The documentation is built using sphinx. I’ve configured ReadTheDocs to automatically build the documentation when changes are pushed. If you want to build the documentation locally, this is how you do it:

  1. Install python dependencies.

    $ cd /path/to/paperless
    $ pipenv install --dev
    
  2. Build the documentation

    $ cd /path/to/paperless/docs
    $ pipenv run make clean html
    

This will build the HTML documentation, and put the resulting files in the _build/html directory.

Building the Docker image

Building the docker image from source requires the following two steps:

  1. Build the front end.

    ./compile-frontend.sh
    
  2. Build the docker image.

    docker build . -t <your-tag>
    

Extending Paperless

Paperless does not have any fancy plugin systems and will probably never have. However, some parts of the application have been designed to allow easy integration of additional features without any modification to the base code.

Making custom parsers

Paperless uses parsers to add documents to paperless. A parser is responsible for:

  • Retrieve the content from the original

  • Create a thumbnail

  • Optional: Retrieve a created date from the original

  • Optional: Create an archived document from the original

Custom parsers can be added to paperless to support more file types. In order to do that, you need to write the parser itself and announce its existence to paperless.

The parser itself must extend documents.parsers.DocumentParser and must implement the methods parse and get_thumbnail. You can provide your own implementation to get_date if you don’t want to rely on paperless’ default date guessing mechanisms.

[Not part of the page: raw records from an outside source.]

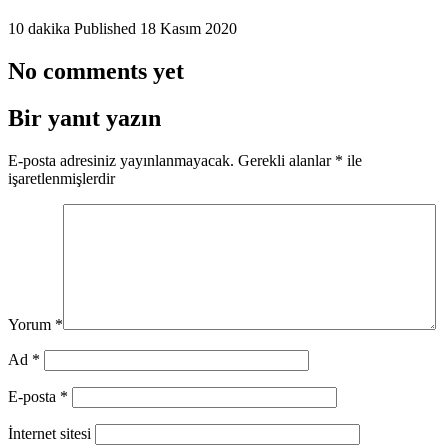
10 dakika
Published
18 Kasım 2020
No comments yet
Bir yanıt yazın
E-posta adresiniz yayınlanmayacak.
Gerekli alanlar
*
ile
işaretlenmişlerdir
Yorum
*
Ad
*
E-posta
*
İnternet sitesi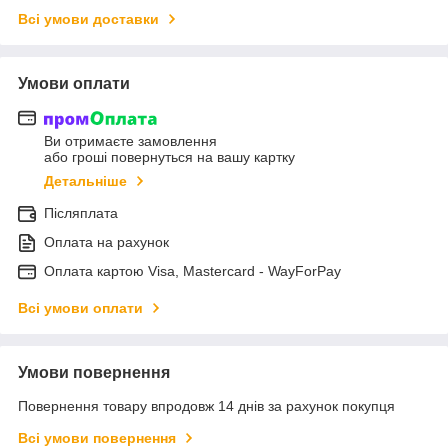
Всі умови доставки
Умови оплати
Ви отримаєте замовлення
або гроші повернуться на вашу картку
Детальніше
Післяплата
Оплата на рахунок
Оплата картою Visa, Mastercard - WayForPay
Всі умови оплати
Умови повернення
Повернення товару впродовж 14 днів за рахунок покупця
Всі умови повернення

class MyCustomParser(DocumentParser):

    def parse(self, document_path, mime_type):
        # This method does not return anything. Rather, you should assign
        # whatever you got from the document to the following fields:

        # The content of the document.
        self.text = "content"

        # Optional: path to a PDF document that you created from the original.
        self.archive_path = os.path.join(self.tempdir, "archived.pdf")

        # Optional: "created" date of the document.
        self.date = get_created_from_metadata(document_path)

    def get_thumbnail(self, document_path, mime_type):
        # This should return the path to a thumbnail you created for this
        # document.
        return os.path.join(self.tempdir, "thumb.png")

If you encounter any issues during parsing, raise a documents.parsers.ParseError.

The self.tempdir directory is a temporary directory that is guaranteed to be empty and removed after consumption finished. You can use that directory to store any intermediate files and also use it to store the thumbnail / archived document.

After that, you need to announce your parser to paperless. You need to connect a handler to the document_consumer_declaration signal. Have a look in the file src/paperless_tesseract/apps.py on how that’s done. The handler is a method that returns information about your parser:

def myparser_consumer_declaration(sender, **kwargs):
    return {
        "parser": MyCustomParser,
        "weight": 0,
        "mime_types": {
            "application/pdf": ".pdf",
            "image/jpeg": ".jpg",
        }
    }
  • parser is a reference to a class that extends DocumentParser.

  • weight is used whenever two or more parsers are able to parse a file: The parser with the higher weight wins. This can be used to override the parsers provided by paperless.

  • mime_types is a dictionary. The keys are the mime types your parser supports and the value is the default file extension that paperless should use when storing files and serving them for download. We could guess that from the file extensions, but some mime types have many extensions associated with them and the python methods responsible for guessing the extension do not always return the same value.